6.              La demanderesse a obtenu, au titre de l’assistance judiciaire, l’exonération de l’avance de frais ainsi que la commission d’office de deux avocats successifs, soit Jean-Jacques Haizmann à compter du 14 juin 2007, puis Pierre-Alain Killias à compter du 7 août 2008 jusqu’au terme de la présente procédure (art. 118 al. 1 let. a et c CPC [Code de procédure civile du 19 décembre 2008; RS 272] par renvoi de l’art. 18 al. 5 LPA-VD).

 

              Lorsqu’une partie au bénéfice de l’assistance judiciaire succombe, comme c’est en l’occurrence le cas, les frais judiciaires sont à la charge du canton (art. 122 al. 1 let. b CPC par renvoi de l’art. 18 al. 5 LPA-VD) et le conseil juridique commis d’office est rémunéré équitablement par le canton (art. 122 al. 1 let. a CPC par renvoi de l’art. 18 al. 5 LPA-VD). Il y a donc lieu, dans le présent jugement, de fixer la rémunération des deux avocats d’office. Ceux-ci ont produit la liste de leurs opérations, laquelle a été contrôlée au regard de la procédure — respectivement réduite sur certains postes s’agissant du temps réputé consacré à réitérées reprises à l’étude du dossier, à des recherches juridiques ainsi qu’à la finalisation de déterminations — et arrêtée pour M. Haizmann à 13 heures et pour M. Killias à 24 heures de prestations d’avocat, forfait de 50 fr. pour les débours en sus.

 

              Cette rémunération est provisoirement supportée par le canton, le recourant étant rendu attentif au fait qu’il est tenu d’en rembourser le montant dès qu’il sera en mesure de le faire (art. 123 al. 1 CPC par renvoi de l’art. 18 al. 5 CPC).
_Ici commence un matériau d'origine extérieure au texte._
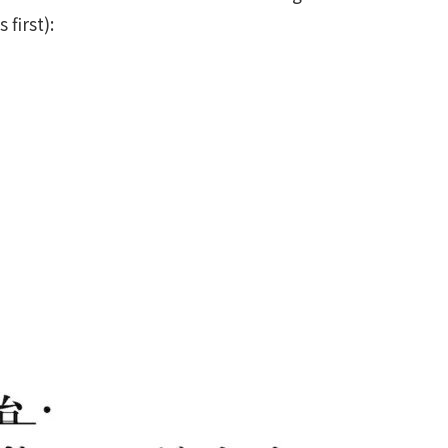
first):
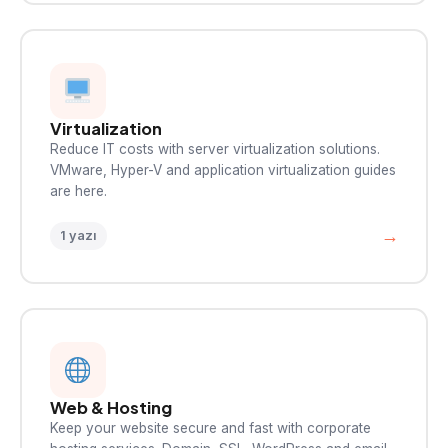
Virtualization
Reduce IT costs with server virtualization solutions.
VMware, Hyper-V and application virtualization guides
are here.
→
1 yazı
Web & Hosting
Keep your website secure and fast with corporate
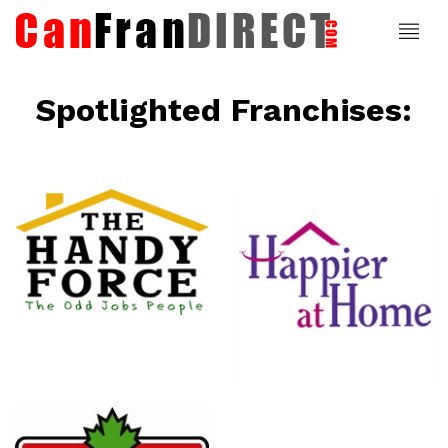
Spotlighted Franchises:
ce
Happier At
Home
Senior
Services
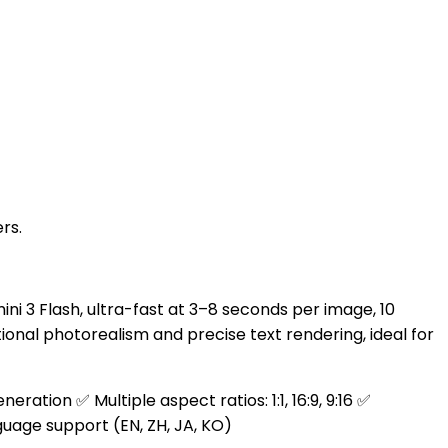
rs.
 3 Flash, ultra-fast at 3–8 seconds per image, 10
onal photorealism and precise text rendering, ideal for
tion ✅ Multiple aspect ratios: 1:1, 16:9, 9:16 ✅
uage support (EN, ZH, JA, KO)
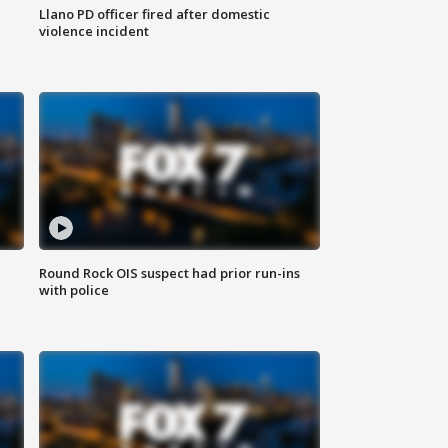
Llano PD officer fired after domestic
violence incident
Round Rock OIS suspect had prior run-ins
with police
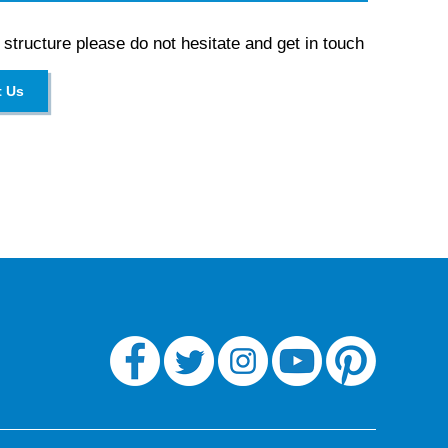
 structure please do not hesitate and get in touch
t Us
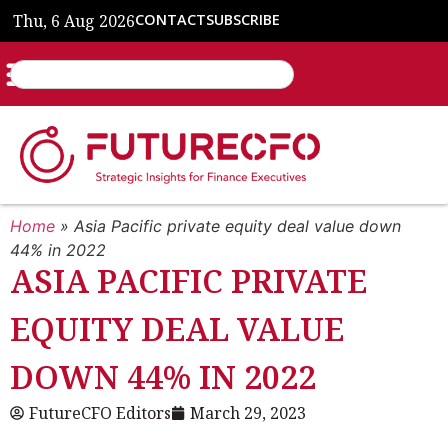
Thu, 6 Aug 2026
CONTACT
SUBSCRIBE
Home
»
Asia Pacific private equity deal value down
44% in 2022
ASIA PACIFIC PRIVATE
EQUITY DEAL VALUE
DOWN 44% IN 2022
FutureCFO Editors
March 29, 2023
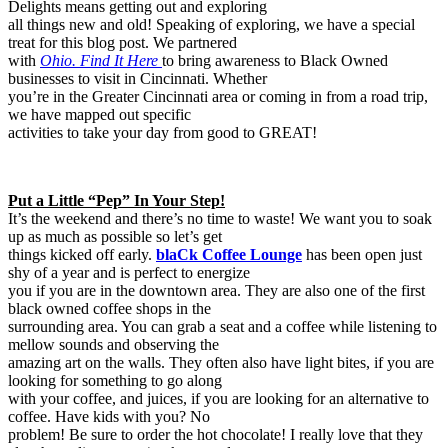
Delights means getting out and exploring
all things new and old! Speaking of exploring, we have a special
treat for this blog post. We partnered
with
Ohio. Find It Here
to bring awareness to Black Owned
businesses to visit in Cincinnati. Whether
you’re in the Greater Cincinnati area or coming in from a road trip,
we have mapped out specific
activities to take your day from good to GREAT!
Put a Little “Pep” In Your Step!
It’s the weekend and there’s no time to waste! We want you to soak
up as much as possible so let’s get
things kicked off early.
blaCk Coffee Lounge
has been open just
shy of a year and is perfect to energize
you if you are in the downtown area. They are also one of the first
black owned coffee shops in the
surrounding area. You can grab a seat and a coffee while listening to
mellow sounds and observing the
amazing art on the walls. They often also have light bites, if you are
looking for something to go along
with your coffee, and juices, if you are looking for an alternative to
coffee. Have kids with you? No
problem! Be sure to order the hot chocolate! I really love that they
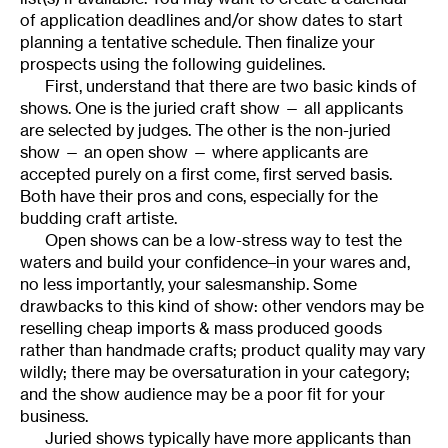
of application deadlines and/or show dates to start
planning a tentative schedule. Then finalize your
prospects using the following guidelines.
First, understand that there are two basic kinds of
shows. One is the juried craft show — all applicants
are selected by judges. The other is the non-juried
show — an open show — where applicants are
accepted purely on a first come, first served basis.
Both have their pros and cons, especially for the
budding craft artiste.
Open shows can be a low-stress way to test the
waters and build your confidence–in your wares and,
no less importantly, your salesmanship. Some
drawbacks to this kind of show: other vendors may be
reselling cheap imports & mass produced goods
rather than handmade crafts; product quality may vary
wildly; there may be oversaturation in your category;
and the show audience may be a poor fit for your
business.
Juried shows typically have more applicants than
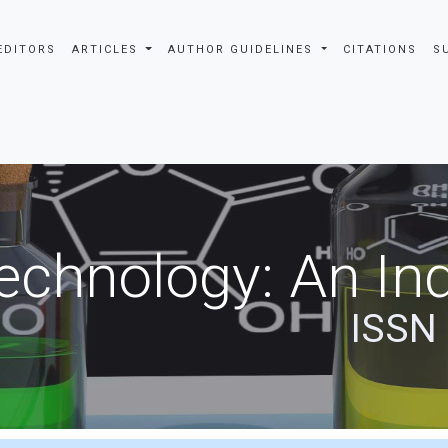
EDITORS
ARTICLES
AUTHOR GUIDELINES
CITATIONS
S
echnology: An Ind
ISSN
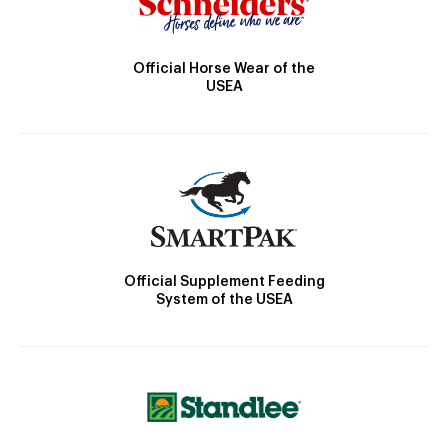
Official Horse Wear of the
USEA
Official Supplement Feeding
System of the USEA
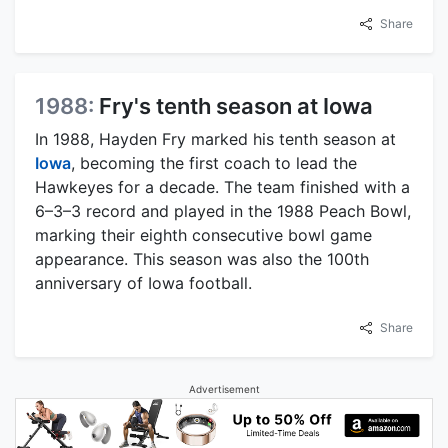
Share
1988:
Fry's tenth season at Iowa
In 1988, Hayden Fry marked his tenth season at
Iowa
, becoming the first coach to lead the
Hawkeyes for a decade. The team finished with a
6–3–3 record and played in the 1988 Peach Bowl,
marking their eighth consecutive bowl game
appearance. This season was also the 100th
anniversary of Iowa football.
Share
Advertisement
Il incombe au Service juridique et législatif de fixer les modalités de ce remboursement (art. 5 RAJ [règlement sur l'assistance judiciaire en matière civile; RSV 211.02.3]) en tenant compte des montants payés à titre de franchise depuis le début de la procédure.

 

 

 

Par ces motifs,

la Cour des assurances sociales

prononce :

 

 

              I.              La demande formée par M.________ contre la Fondation P.________ de prévoyance est rejetée.

 

              II.              Il n’est pas perçu de frais de justice.

 

              III.              Il n'est pas alloué de dépens.

 

              IV.              Une indemnité de 2’571 fr. 65, TVA comprise, à verser à Me Jean-Jacques Haizmann, conseil d'office de la demanderesse, est, vu l'octroi de l'assistance judiciaire, provisoirement mise à la charge du canton, sous réserve des montants déjà payés à titre de franchise.

 

              V.              Une indemnité de 4'702 fr. 15, TVA comprise, à verser à Me Pierre-Alain Killias, conseil d'office de la demanderesse, est, vu l'octroi de l'assistance judiciaire, provisoirement mise à la charge du canton, sous réserve des montants déjà payés à titre de franchise.

 

 

Le président :               La greffière :

 

 

 

 

 

 

 

 

Du

 

              Le jugement qui précède, dont la rédaction a été approuvée à huis clos, est notifié à :

 

‑              Me Pierre-Alain Killias (pour M.________),

‑              Me Corinne Monnard Séchaud (pour la Fondation P.________ de prévoyance),

-              Office fédéral des assurances sociales,

-              Service juridique et législatif,

 

par l'envoi de photocopies.

 

 

 

              Le présent jugement peut faire l'objet d'un recours en matière de droit public devant le Tribunal fédéral au sens des art. 82 ss LTF (loi du 17 juin 2005 sur le Tribunal fédéral ; RS 173.110), cas échéant d'un recours constitutionnel subsidiaire au sens des art. 113 ss LTF. Ces recours doivent être déposés devant le Tribunal fédéral (Schweizerhofquai 6, 6004 Lucerne) dans les trente jours qui suivent la présente notification (art. 100 al. 1 LTF).